------ Data for analysis

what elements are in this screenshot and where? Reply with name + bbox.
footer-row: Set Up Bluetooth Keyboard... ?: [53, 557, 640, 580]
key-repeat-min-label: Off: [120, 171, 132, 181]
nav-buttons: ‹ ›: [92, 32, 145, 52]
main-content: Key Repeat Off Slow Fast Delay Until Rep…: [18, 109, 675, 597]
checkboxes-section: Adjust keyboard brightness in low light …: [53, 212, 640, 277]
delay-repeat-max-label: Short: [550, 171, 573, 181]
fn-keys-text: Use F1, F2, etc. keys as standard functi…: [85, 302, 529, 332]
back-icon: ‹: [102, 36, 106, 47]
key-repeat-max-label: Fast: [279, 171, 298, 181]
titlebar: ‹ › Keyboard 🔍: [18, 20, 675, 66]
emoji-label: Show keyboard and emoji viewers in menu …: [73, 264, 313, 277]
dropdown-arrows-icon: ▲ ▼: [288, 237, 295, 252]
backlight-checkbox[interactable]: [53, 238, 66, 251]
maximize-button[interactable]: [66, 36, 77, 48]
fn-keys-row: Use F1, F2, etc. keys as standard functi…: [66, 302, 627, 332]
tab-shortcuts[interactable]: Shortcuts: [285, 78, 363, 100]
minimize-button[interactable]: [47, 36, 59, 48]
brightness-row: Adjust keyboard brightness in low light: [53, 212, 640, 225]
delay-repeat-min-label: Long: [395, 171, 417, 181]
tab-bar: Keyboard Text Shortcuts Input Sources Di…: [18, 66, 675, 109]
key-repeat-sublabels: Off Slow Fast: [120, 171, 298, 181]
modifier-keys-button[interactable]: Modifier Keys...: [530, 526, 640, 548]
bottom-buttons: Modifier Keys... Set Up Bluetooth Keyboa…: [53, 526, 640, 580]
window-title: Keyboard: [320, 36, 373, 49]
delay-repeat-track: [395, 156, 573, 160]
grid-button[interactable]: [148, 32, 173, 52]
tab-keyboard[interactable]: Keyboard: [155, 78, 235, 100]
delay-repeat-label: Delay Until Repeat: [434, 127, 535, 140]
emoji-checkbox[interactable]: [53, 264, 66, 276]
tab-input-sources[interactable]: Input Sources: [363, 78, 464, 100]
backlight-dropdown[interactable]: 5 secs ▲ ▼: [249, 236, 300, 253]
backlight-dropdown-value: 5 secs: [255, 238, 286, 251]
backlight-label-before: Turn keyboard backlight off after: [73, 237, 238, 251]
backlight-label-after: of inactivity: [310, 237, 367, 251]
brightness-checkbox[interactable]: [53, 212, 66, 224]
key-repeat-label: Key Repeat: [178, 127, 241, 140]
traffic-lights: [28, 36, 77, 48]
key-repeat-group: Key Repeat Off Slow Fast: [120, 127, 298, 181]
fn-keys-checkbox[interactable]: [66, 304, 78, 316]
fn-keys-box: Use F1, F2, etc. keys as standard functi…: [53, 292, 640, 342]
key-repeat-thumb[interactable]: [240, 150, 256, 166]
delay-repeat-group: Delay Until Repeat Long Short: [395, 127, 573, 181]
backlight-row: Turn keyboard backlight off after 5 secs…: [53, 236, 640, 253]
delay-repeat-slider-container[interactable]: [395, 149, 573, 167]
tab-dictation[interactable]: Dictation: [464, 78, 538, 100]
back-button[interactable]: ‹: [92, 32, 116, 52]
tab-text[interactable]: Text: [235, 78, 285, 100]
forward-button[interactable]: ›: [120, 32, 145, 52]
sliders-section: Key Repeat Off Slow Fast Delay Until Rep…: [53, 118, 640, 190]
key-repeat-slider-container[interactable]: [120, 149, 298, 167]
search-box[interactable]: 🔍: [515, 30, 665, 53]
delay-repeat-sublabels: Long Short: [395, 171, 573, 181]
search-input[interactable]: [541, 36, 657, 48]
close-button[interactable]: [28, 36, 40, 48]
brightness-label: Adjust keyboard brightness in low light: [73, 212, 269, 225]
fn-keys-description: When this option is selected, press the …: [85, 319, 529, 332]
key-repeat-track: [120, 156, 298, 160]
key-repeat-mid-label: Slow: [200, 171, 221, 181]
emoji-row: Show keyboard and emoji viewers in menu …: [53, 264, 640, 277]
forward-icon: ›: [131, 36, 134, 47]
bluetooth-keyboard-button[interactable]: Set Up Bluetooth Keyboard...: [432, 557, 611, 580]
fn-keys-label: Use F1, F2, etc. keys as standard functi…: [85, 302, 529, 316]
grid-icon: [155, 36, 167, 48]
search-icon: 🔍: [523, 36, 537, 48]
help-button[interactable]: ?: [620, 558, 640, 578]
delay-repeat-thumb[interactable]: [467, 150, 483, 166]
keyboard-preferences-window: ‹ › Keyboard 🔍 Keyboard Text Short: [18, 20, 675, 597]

------------

* Your task
The full set of entries has to be duplicated precisely.

* Solved exercise
what elements are in this screenshot and where? Reply with name + bbox.
footer-row: Set Up Bluetooth Keyboard... ?: [53, 557, 640, 580]
key-repeat-min-label: Off: [120, 171, 132, 181]
nav-buttons: ‹ ›: [92, 32, 145, 52]
main-content: Key Repeat Off Slow Fast Delay Until Rep…: [18, 109, 675, 597]
checkboxes-section: Adjust keyboard brightness in low light …: [53, 212, 640, 277]
delay-repeat-max-label: Short: [550, 171, 573, 181]
fn-keys-text: Use F1, F2, etc. keys as standard functi…: [85, 302, 529, 332]
back-icon: ‹: [102, 36, 106, 47]
key-repeat-max-label: Fast: [279, 171, 298, 181]
titlebar: ‹ › Keyboard 🔍: [18, 20, 675, 66]
emoji-label: Show keyboard and emoji viewers in menu …: [73, 264, 313, 277]
dropdown-arrows-icon: ▲ ▼: [288, 237, 295, 252]
backlight-checkbox[interactable]: [53, 238, 66, 251]
maximize-button[interactable]: [66, 36, 77, 48]
fn-keys-row: Use F1, F2, etc. keys as standard functi…: [66, 302, 627, 332]
tab-shortcuts[interactable]: Shortcuts: [285, 78, 363, 100]
minimize-button[interactable]: [47, 36, 59, 48]
brightness-row: Adjust keyboard brightness in low light: [53, 212, 640, 225]
delay-repeat-min-label: Long: [395, 171, 417, 181]
tab-bar: Keyboard Text Shortcuts Input Sources Di…: [18, 66, 675, 109]
key-repeat-sublabels: Off Slow Fast: [120, 171, 298, 181]
modifier-keys-button[interactable]: Modifier Keys...: [530, 526, 640, 548]
bottom-buttons: Modifier Keys... Set Up Bluetooth Keyboa…: [53, 526, 640, 580]
window-title: Keyboard: [320, 36, 373, 49]
delay-repeat-track: [395, 156, 573, 160]
grid-button[interactable]: [148, 32, 173, 52]
tab-keyboard[interactable]: Keyboard: [155, 78, 235, 100]
delay-repeat-label: Delay Until Repeat: [434, 127, 535, 140]
emoji-checkbox[interactable]: [53, 264, 66, 276]
tab-input-sources[interactable]: Input Sources: [363, 78, 464, 100]
backlight-dropdown[interactable]: 5 secs ▲ ▼: [249, 236, 300, 253]
backlight-dropdown-value: 5 secs: [255, 238, 286, 251]
backlight-label-before: Turn keyboard backlight off after: [73, 237, 238, 251]
backlight-label-after: of inactivity: [310, 237, 367, 251]
brightness-checkbox[interactable]: [53, 212, 66, 224]
key-repeat-label: Key Repeat: [178, 127, 241, 140]
traffic-lights: [28, 36, 77, 48]
key-repeat-group: Key Repeat Off Slow Fast: [120, 127, 298, 181]
fn-keys-checkbox[interactable]: [66, 304, 78, 316]
fn-keys-box: Use F1, F2, etc. keys as standard functi…: [53, 292, 640, 342]
key-repeat-thumb[interactable]: [240, 150, 256, 166]
delay-repeat-group: Delay Until Repeat Long Short: [395, 127, 573, 181]
backlight-row: Turn keyboard backlight off after 5 secs…: [53, 236, 640, 253]
delay-repeat-slider-container[interactable]: [395, 149, 573, 167]
tab-dictation[interactable]: Dictation: [464, 78, 538, 100]
back-button[interactable]: ‹: [92, 32, 116, 52]
tab-text[interactable]: Text: [235, 78, 285, 100]
forward-button[interactable]: ›: [120, 32, 145, 52]
sliders-section: Key Repeat Off Slow Fast Delay Until Rep…: [53, 118, 640, 190]
key-repeat-slider-container[interactable]: [120, 149, 298, 167]
search-box[interactable]: 🔍: [515, 30, 665, 53]
delay-repeat-sublabels: Long Short: [395, 171, 573, 181]
search-input[interactable]: [541, 36, 657, 48]
close-button[interactable]: [28, 36, 40, 48]
brightness-label: Adjust keyboard brightness in low light: [73, 212, 269, 225]
fn-keys-description: When this option is selected, press the …: [85, 319, 529, 332]
key-repeat-track: [120, 156, 298, 160]
key-repeat-mid-label: Slow: [200, 171, 221, 181]
emoji-row: Show keyboard and emoji viewers in menu …: [53, 264, 640, 277]
forward-icon: ›: [131, 36, 134, 47]
bluetooth-keyboard-button[interactable]: Set Up Bluetooth Keyboard...: [432, 557, 611, 580]
fn-keys-label: Use F1, F2, etc. keys as standard functi…: [85, 302, 529, 316]
grid-icon: [155, 36, 167, 48]
search-icon: 🔍: [523, 36, 537, 48]
help-button[interactable]: ?: [620, 558, 640, 578]
delay-repeat-thumb[interactable]: [467, 150, 483, 166]
keyboard-preferences-window: ‹ › Keyboard 🔍 Keyboard Text Short: [18, 20, 675, 597]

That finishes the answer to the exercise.